### WHAT YOU SHOULD DO:
Which lines below contain "Félix"? Pull them out.

Dataset entries:
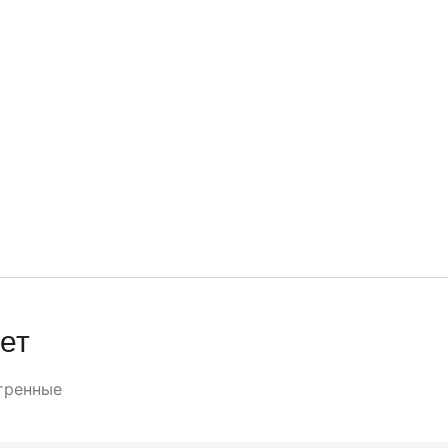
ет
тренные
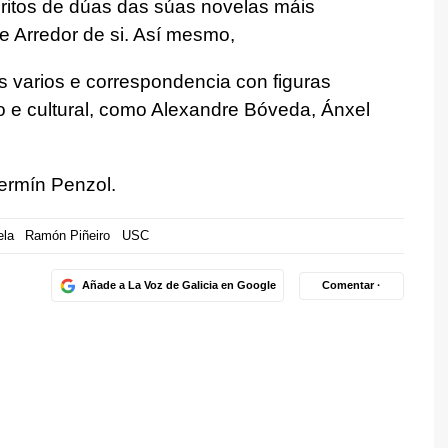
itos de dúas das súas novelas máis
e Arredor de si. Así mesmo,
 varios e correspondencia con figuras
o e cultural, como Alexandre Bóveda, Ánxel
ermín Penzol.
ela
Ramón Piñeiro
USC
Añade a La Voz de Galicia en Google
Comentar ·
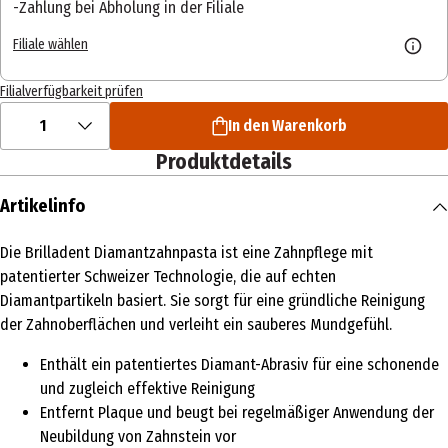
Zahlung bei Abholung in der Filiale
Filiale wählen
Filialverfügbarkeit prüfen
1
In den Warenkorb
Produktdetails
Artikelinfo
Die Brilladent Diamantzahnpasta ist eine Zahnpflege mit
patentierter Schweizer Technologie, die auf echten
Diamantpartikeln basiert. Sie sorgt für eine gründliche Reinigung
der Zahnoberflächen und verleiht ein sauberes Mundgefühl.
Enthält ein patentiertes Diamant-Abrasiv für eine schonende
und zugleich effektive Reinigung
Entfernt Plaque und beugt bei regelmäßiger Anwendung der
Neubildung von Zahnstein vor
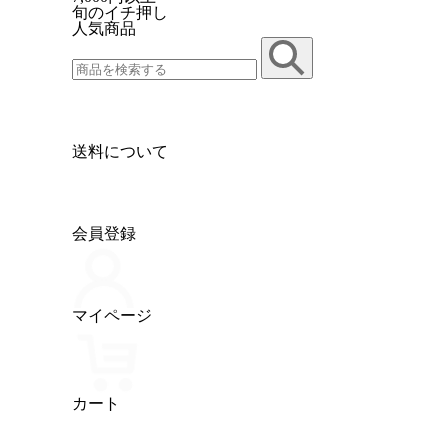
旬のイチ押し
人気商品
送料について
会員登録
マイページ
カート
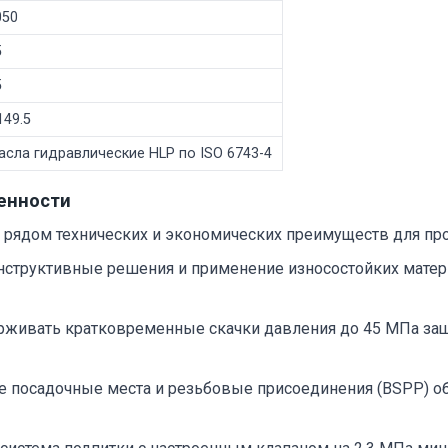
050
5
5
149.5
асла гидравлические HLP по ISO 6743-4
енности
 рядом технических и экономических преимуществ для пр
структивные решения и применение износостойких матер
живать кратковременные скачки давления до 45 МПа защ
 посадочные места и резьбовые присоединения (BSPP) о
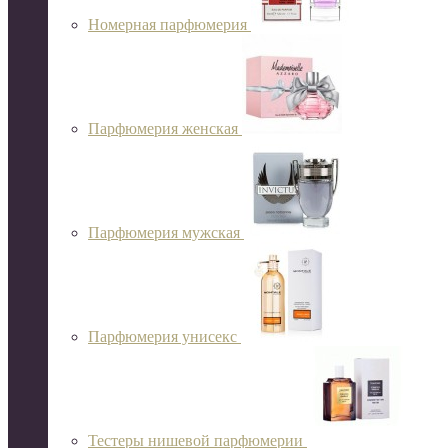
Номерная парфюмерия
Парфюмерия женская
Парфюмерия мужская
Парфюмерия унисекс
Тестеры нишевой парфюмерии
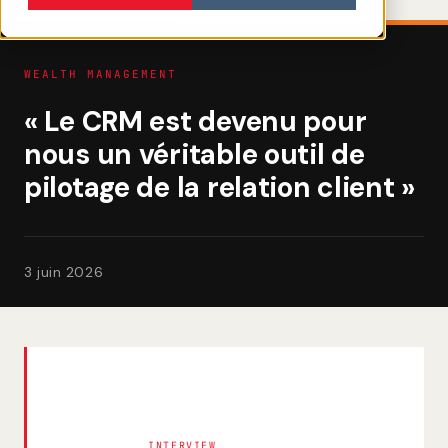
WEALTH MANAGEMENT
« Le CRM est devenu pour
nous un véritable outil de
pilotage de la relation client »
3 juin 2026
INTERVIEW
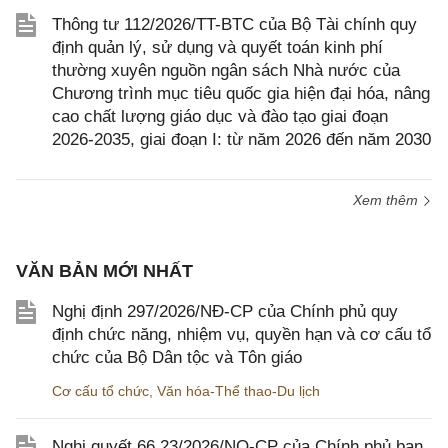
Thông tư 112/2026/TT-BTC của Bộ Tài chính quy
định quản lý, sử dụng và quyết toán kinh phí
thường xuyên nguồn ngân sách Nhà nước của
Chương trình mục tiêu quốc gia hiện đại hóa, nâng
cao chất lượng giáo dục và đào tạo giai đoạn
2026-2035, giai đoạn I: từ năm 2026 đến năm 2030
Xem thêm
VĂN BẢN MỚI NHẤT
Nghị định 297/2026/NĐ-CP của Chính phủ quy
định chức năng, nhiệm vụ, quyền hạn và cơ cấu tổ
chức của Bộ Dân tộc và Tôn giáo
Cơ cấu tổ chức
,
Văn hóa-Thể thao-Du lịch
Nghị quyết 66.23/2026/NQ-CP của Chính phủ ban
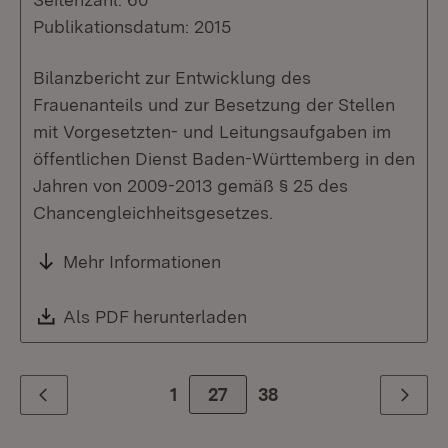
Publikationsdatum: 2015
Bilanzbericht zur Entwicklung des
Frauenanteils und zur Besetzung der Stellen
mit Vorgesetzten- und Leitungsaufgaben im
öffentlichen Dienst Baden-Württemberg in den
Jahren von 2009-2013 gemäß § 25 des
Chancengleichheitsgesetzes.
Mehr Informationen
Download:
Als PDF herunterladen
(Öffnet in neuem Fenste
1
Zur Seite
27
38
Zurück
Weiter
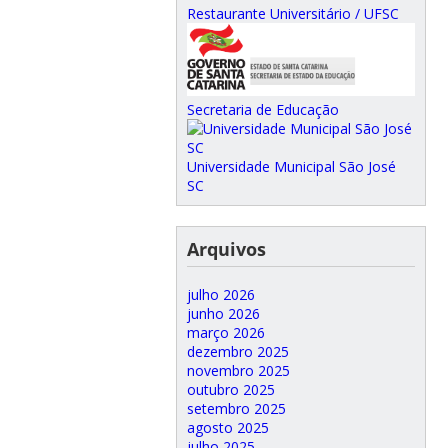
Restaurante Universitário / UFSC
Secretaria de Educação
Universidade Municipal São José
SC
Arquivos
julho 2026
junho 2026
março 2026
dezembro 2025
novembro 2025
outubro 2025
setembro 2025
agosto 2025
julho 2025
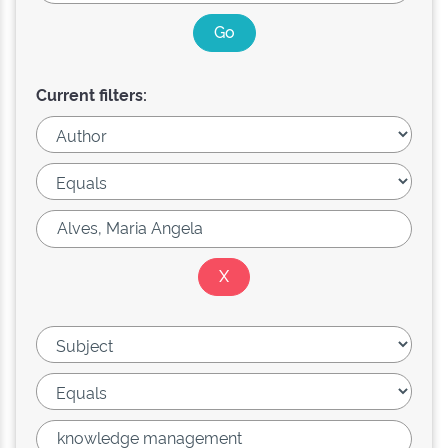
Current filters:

...

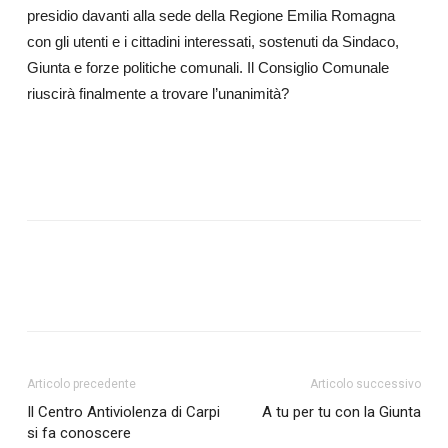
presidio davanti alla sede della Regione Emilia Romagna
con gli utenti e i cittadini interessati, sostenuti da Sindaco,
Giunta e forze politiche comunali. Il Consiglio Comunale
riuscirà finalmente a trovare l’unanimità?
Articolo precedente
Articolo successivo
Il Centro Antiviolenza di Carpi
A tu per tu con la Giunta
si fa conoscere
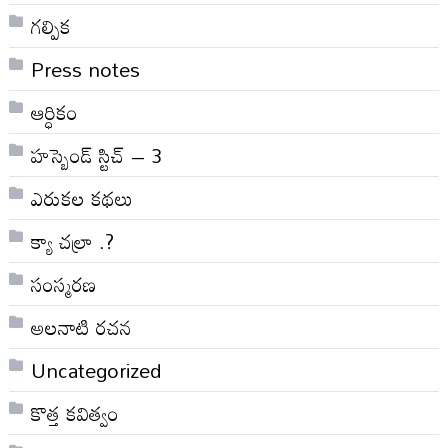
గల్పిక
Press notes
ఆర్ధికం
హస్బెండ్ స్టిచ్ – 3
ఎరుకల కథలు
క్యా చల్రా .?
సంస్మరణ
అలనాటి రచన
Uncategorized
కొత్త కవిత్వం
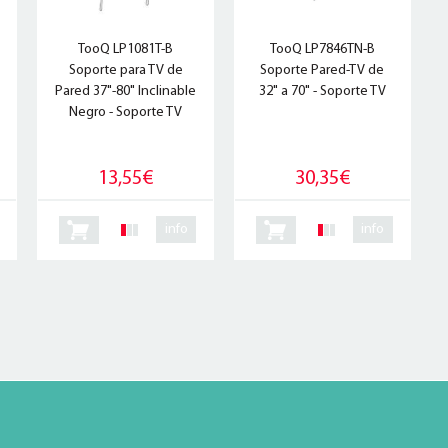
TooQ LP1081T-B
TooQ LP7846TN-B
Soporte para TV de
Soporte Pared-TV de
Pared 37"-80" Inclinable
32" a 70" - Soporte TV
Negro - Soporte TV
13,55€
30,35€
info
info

==

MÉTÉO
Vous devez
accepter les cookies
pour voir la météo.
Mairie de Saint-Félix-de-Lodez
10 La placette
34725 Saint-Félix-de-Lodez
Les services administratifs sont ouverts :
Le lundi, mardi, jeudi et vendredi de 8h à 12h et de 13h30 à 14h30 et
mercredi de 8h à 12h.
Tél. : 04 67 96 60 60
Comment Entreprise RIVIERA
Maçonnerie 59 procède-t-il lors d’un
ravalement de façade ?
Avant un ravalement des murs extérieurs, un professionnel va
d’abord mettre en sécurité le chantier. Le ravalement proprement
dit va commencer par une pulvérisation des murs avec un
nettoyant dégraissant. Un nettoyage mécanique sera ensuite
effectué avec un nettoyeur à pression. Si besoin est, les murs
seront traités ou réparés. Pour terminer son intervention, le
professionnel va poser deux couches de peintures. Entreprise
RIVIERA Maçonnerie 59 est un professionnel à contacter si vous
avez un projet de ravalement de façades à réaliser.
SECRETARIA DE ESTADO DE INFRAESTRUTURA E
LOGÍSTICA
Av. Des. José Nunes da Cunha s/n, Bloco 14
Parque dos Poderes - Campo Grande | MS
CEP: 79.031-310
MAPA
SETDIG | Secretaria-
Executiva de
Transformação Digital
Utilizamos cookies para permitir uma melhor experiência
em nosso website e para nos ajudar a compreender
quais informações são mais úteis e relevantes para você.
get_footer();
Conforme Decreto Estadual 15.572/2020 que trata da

### TASK ANSWER:
Mairie de Saint-Félix-de-Lodez
34725 Saint-Félix-de-Lodez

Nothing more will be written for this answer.